"If you were to sell me one of your chickens, dear lady," the middle-aged man smiled at the woman behind the barrow laden with chicken pies and morsels of roasted chicken. "I would surely enjoy the memory of it."
"I am just basting the next batch, sir," she responded listlessly, without looking up, "They will be finished soon, but do talk to me while I prepare them."
"I enjoy talking to attentive ears far more," he rebuked her lightly. "Would you care to accompany me to the inn?"
"I am listening and you are being unfair."
"Perhaps."
"I have work to do here."
"Attentive ears, sharp minds and sensual bodies," he turned away and foraged in his purse for a few coins, proferring them to her. "Here, give these to your master to cover your absence." "Please be patient, sir," she sighed, trying not to blush at his remarks as she looked to the ruddy-faced butcher at the back of the stall.
She did not take his coins though and eventually he put his hands down and his money back in his purse.
"Of course," he determined. "There is no rush.
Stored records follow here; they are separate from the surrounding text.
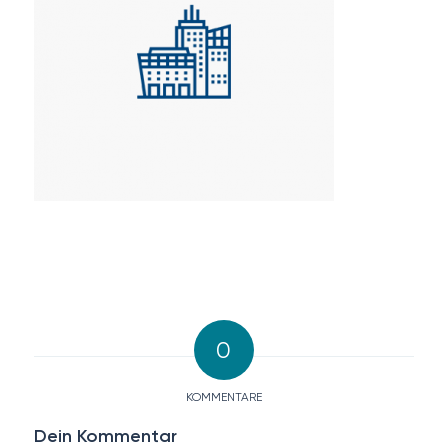
0
KOMMENTARE
Dein Kommentar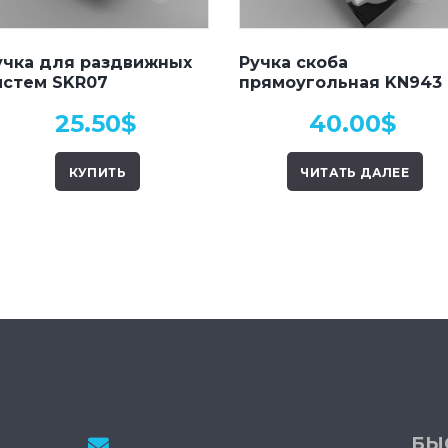
учка для раздвижных
Ручка скоба
истем SKR07
прямоугольная KN943
25.50
$
40.00
$
КУПИТЬ
ЧИТАТЬ ДАЛЕЕ
БЫ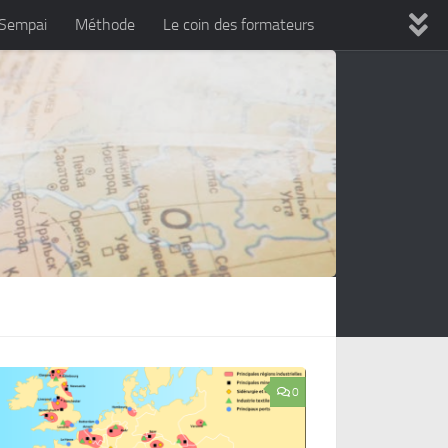
 Sempai
Méthode
Le coin des formateurs
0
My hungers can be assuaged in due course. I have after all only just come across you."
"Do talk on if you want to. It will make finishing your bird seem all the faster."
"I can wait, while you, my dear sweet baster, blush so prettily."
"Are you trying to embarrass me, sir?"
"The hint of your blushes fills me with inspiration."
"Your words strike a simple chicken baster as...I don't know..."
"Rather fatuous?"
"If you like sir."
"If you understand words like fatuous, dear lady, I suspect 'simple' does not fit the cut of your cloth." "You do, sir?"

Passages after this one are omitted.